| Task to carry out |
Set down all the records below, word for word.

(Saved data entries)
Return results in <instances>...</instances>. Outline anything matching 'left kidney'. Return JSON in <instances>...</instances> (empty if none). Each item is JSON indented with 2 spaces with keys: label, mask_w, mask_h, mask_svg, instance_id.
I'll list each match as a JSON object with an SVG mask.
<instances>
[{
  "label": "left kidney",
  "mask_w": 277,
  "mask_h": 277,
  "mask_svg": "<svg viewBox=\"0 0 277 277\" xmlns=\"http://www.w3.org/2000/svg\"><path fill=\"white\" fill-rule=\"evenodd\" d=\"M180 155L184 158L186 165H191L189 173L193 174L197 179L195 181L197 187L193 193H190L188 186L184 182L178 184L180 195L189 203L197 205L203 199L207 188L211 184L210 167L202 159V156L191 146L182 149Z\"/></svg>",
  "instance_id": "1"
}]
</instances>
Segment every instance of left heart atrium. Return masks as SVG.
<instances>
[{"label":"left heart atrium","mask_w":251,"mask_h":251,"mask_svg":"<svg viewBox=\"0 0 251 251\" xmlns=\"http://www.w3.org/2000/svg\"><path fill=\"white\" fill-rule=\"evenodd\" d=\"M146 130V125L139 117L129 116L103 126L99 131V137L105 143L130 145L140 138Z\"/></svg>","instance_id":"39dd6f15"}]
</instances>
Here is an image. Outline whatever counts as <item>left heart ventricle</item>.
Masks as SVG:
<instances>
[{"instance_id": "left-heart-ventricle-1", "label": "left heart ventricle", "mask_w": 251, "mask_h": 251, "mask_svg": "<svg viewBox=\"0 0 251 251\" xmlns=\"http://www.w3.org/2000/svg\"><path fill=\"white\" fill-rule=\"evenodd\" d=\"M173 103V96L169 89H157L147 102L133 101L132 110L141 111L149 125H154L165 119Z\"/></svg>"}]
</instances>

| Answer box |
Return results in <instances>...</instances>. Outline anything matching 'left kidney'. Return JSON in <instances>...</instances> (empty if none). Each item is JSON indented with 2 spaces with keys: label, mask_w, mask_h, mask_svg, instance_id.
I'll list each match as a JSON object with an SVG mask.
<instances>
[{
  "label": "left kidney",
  "mask_w": 277,
  "mask_h": 277,
  "mask_svg": "<svg viewBox=\"0 0 277 277\" xmlns=\"http://www.w3.org/2000/svg\"><path fill=\"white\" fill-rule=\"evenodd\" d=\"M180 155L184 158L186 165H191L189 173L193 174L197 179L195 181L197 187L193 193H190L188 186L184 182L178 184L180 195L189 203L197 205L203 199L207 188L211 184L210 167L202 159V156L191 146L182 149Z\"/></svg>",
  "instance_id": "1"
}]
</instances>
Segment every instance of left heart atrium. Return masks as SVG.
<instances>
[{"label":"left heart atrium","mask_w":251,"mask_h":251,"mask_svg":"<svg viewBox=\"0 0 251 251\" xmlns=\"http://www.w3.org/2000/svg\"><path fill=\"white\" fill-rule=\"evenodd\" d=\"M146 130V125L139 117L129 116L103 126L99 131V137L105 143L130 145L140 138Z\"/></svg>","instance_id":"39dd6f15"}]
</instances>
Here is an image. Outline whatever counts as <item>left heart ventricle</item>.
Masks as SVG:
<instances>
[{"instance_id": "left-heart-ventricle-1", "label": "left heart ventricle", "mask_w": 251, "mask_h": 251, "mask_svg": "<svg viewBox=\"0 0 251 251\" xmlns=\"http://www.w3.org/2000/svg\"><path fill=\"white\" fill-rule=\"evenodd\" d=\"M173 103V96L169 89H157L147 102L133 101L132 110L141 111L149 125H154L165 119Z\"/></svg>"}]
</instances>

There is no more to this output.